What you have to do: Exactly as written, print each record in the listing.

#### Given records ####

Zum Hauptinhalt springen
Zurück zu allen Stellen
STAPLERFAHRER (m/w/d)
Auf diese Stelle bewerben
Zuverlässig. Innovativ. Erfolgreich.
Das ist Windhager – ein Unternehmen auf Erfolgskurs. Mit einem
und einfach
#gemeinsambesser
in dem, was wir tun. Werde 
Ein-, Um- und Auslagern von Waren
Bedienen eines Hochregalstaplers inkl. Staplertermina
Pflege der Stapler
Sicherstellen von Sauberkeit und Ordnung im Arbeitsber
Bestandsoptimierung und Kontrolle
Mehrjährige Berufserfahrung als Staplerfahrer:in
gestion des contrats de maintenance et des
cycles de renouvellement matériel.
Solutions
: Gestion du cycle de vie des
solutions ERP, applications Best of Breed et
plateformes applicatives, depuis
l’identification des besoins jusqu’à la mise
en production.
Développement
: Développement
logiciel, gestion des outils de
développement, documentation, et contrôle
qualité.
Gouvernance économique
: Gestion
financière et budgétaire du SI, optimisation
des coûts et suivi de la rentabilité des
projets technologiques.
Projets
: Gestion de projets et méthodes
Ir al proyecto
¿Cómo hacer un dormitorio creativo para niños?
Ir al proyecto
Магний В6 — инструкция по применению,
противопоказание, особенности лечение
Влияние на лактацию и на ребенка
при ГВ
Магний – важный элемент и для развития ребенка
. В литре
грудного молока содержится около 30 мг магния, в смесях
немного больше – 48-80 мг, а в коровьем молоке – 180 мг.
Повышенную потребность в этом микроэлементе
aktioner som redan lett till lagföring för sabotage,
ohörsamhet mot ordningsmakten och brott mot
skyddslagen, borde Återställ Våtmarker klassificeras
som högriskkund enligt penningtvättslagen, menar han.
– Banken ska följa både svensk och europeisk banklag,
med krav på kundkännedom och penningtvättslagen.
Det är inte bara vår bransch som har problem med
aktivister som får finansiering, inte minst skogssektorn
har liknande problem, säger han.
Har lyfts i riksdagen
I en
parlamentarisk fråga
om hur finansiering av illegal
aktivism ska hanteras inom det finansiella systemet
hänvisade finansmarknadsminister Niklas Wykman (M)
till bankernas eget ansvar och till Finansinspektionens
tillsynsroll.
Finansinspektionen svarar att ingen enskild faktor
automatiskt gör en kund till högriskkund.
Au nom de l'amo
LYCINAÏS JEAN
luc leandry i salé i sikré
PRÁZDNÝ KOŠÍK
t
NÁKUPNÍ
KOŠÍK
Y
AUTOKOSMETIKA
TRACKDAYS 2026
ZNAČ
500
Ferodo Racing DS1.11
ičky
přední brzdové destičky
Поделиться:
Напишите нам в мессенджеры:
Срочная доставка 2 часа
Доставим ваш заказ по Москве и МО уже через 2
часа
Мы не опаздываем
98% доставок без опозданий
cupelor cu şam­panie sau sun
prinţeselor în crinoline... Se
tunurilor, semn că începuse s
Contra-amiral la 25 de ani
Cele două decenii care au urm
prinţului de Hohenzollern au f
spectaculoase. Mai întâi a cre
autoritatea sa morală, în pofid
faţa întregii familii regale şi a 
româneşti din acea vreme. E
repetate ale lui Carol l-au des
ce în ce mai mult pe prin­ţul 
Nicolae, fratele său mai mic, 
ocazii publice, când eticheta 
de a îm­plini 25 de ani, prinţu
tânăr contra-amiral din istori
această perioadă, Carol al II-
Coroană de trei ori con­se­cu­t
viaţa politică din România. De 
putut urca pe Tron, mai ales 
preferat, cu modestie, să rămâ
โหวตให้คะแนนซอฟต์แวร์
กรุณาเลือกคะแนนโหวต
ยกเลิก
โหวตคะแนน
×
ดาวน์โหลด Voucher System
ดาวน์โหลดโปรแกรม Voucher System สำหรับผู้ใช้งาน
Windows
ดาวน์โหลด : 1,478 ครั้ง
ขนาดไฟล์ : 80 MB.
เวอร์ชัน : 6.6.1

####

Answer space:
Zum Hauptinhalt springen
Zurück zu allen Stellen
STAPLERFAHRER (m/w/d)
Auf diese Stelle bewerben
Zuverlässig. Innovativ. Erfolgreich.
Das ist Windhager – ein Unternehmen auf Erfolgskurs. Mit einem
und einfach
#gemeinsambesser
in dem, was wir tun. Werde 
Ein-, Um- und Auslagern von Waren
Bedienen eines Hochregalstaplers inkl. Staplertermina
Pflege der Stapler
Sicherstellen von Sauberkeit und Ordnung im Arbeitsber
Bestandsoptimierung und Kontrolle
Mehrjährige Berufserfahrung als Staplerfahrer:in
gestion des contrats de maintenance et des
cycles de renouvellement matériel.
Solutions
: Gestion du cycle de vie des
solutions ERP, applications Best of Breed et
plateformes applicatives, depuis
l’identification des besoins jusqu’à la mise
en production.
Développement
: Développement
logiciel, gestion des outils de
développement, documentation, et contrôle
qualité.
Gouvernance économique
: Gestion
financière et budgétaire du SI, optimisation
des coûts et suivi de la rentabilité des
projets technologiques.
Projets
: Gestion de projets et méthodes
Ir al proyecto
¿Cómo hacer un dormitorio creativo para niños?
Ir al proyecto
Магний В6 — инструкция по применению,
противопоказание, особенности лечение
Влияние на лактацию и на ребенка
при ГВ
Магний – важный элемент и для развития ребенка
. В литре
грудного молока содержится около 30 мг магния, в смесях
немного больше – 48-80 мг, а в коровьем молоке – 180 мг.
Повышенную потребность в этом микроэлементе
aktioner som redan lett till lagföring för sabotage,
ohörsamhet mot ordningsmakten och brott mot
skyddslagen, borde Återställ Våtmarker klassificeras
som högriskkund enligt penningtvättslagen, menar han.
– Banken ska följa både svensk och europeisk banklag,
med krav på kundkännedom och penningtvättslagen.
Det är inte bara vår bransch som har problem med
aktivister som får finansiering, inte minst skogssektorn
har liknande problem, säger han.
Har lyfts i riksdagen
I en
parlamentarisk fråga
om hur finansiering av illegal
aktivism ska hanteras inom det finansiella systemet
hänvisade finansmarknadsminister Niklas Wykman (M)
till bankernas eget ansvar och till Finansinspektionens
tillsynsroll.
Finansinspektionen svarar att ingen enskild faktor
automatiskt gör en kund till högriskkund.
Au nom de l'amo
LYCINAÏS JEAN
luc leandry i salé i sikré
PRÁZDNÝ KOŠÍK
t
NÁKUPNÍ
KOŠÍK
Y
AUTOKOSMETIKA
TRACKDAYS 2026
ZNAČ
500
Ferodo Racing DS1.11
ičky
přední brzdové destičky
Поделиться:
Напишите нам в мессенджеры:
Срочная доставка 2 часа
Доставим ваш заказ по Москве и МО уже через 2
часа
Мы не опаздываем
98% доставок без опозданий
cupelor cu şam­panie sau sun
prinţeselor în crinoline... Se
tunurilor, semn că începuse s
Contra-amiral la 25 de ani
Cele două decenii care au urm
prinţului de Hohenzollern au f
spectaculoase. Mai întâi a cre
autoritatea sa morală, în pofid
faţa întregii familii regale şi a 
româneşti din acea vreme. E
repetate ale lui Carol l-au des
ce în ce mai mult pe prin­ţul 
Nicolae, fratele său mai mic, 
ocazii publice, când eticheta 
de a îm­plini 25 de ani, prinţu
tânăr contra-amiral din istori
această perioadă, Carol al II-
Coroană de trei ori con­se­cu­t
viaţa politică din România. De 
putut urca pe Tron, mai ales 
preferat, cu modestie, să rămâ
โหวตให้คะแนนซอฟต์แวร์
กรุณาเลือกคะแนนโหวต
ยกเลิก
โหวตคะแนน
×
ดาวน์โหลด Voucher System
ดาวน์โหลดโปรแกรม Voucher System สำหรับผู้ใช้งาน
Windows
ดาวน์โหลด : 1,478 ครั้ง
ขนาดไฟล์ : 80 MB.
เวอร์ชัน : 6.6.1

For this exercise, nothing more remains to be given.